Assignment => When the data below is printed, every line must match exactly and the images must be absent.

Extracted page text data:
********************

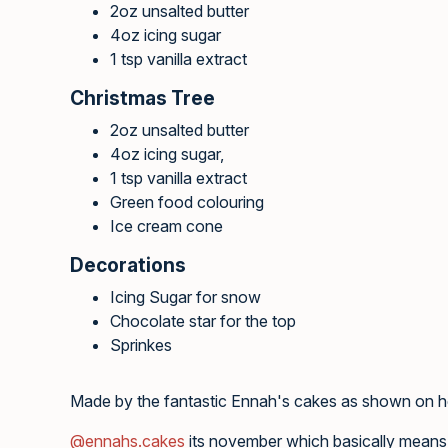
2oz unsalted butter
4oz icing sugar
1 tsp vanilla extract
Christmas Tree
2oz unsalted butter
4oz icing sugar,
1 tsp vanilla extract
Green food colouring
Ice cream cone
Decorations
Icing Sugar for snow
Chocolate star for the top
Sprinkes
Made by the fantastic Ennah's cakes as shown on 
@ennahs.cakes
its november which basically means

********************

Result for this exercise =>
2oz unsalted butter
4oz icing sugar
1 tsp vanilla extract
Christmas Tree
2oz unsalted butter
4oz icing sugar,
1 tsp vanilla extract
Green food colouring
Ice cream cone
Decorations
Icing Sugar for snow
Chocolate star for the top
Sprinkes
Made by the fantastic Ennah's cakes as shown on 
@ennahs.cakes
its november which basically means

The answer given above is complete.